Features of Vastav AI

According to TraceX Labs, Vastav AI combines multiple analysis methods to evaluate digital content and identify indicators of manipulation. Key capabilities include:

  • Detection of AI-generated and altered images
  • Deepfake video analysis
  • Synthetic voice and audio verification
  • Confidence scoring for authenticity assessment
  • Heatmap-based visual analysis
  • Metadata examination and forensic review
  • Multi-model AI analysis for enhanced accuracy
  • Automated reporting for investigators and analysts

The platform is designed to provide detailed insights that can assist investigators, cybersecurity teams, journalists, researchers, and decision-makers when evaluating digital media.

Applications

Vastav AI is intended to support a variety of use cases, including:

  • Cybercrime investigations
  • Digital forensic examinations
  • Media authentication and fact-checking
  • Corporate security and fraud prevention
  • Government and law enforcement investigations
  • Verification of potentially manipulated online content

With the increasing use of AI-generated media across social platforms and communication channels, tools capable of validating authenticity have become increasingly important for both public and private sector organizations.

Availability

TraceX Labs stated that Vastav AI is intended for use by government institutions, law enforcement agencies, enterprises, cybersecurity teams, and digital investigators.

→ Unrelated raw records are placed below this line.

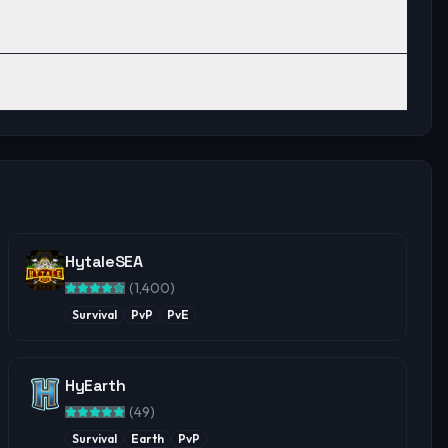
HytaleSEA
(
1,400
)
Survival
PvP
PvE
HyEarth
(
49
)
Survival
Earth
PvP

The platform aims to assist organizations in verifying the authenticity of digital media and identifying AI-generated content through advanced forensic analysis.

About TraceX Labs

TraceX Labs, formerly known as Zero Defend Security, is an Indian cybersecurity company specializing in threat intelligence, vulnerability assessment and penetration testing (VAPT), ransomware protection, cloud security, digital forensics, and AI-powered cybersecurity solutions.

The company develops cybersecurity technologies focused on addressing emerging digital threats and supporting organizations with security research, threat analysis, and investigative capabilities.

As synthetic media continues to evolve, platforms such as Vastav AI represent ongoing efforts within the cybersecurity industry to improve digital trust, strengthen media verification processes, and support the detection of manipulated content in an increasingly AI-driven environment.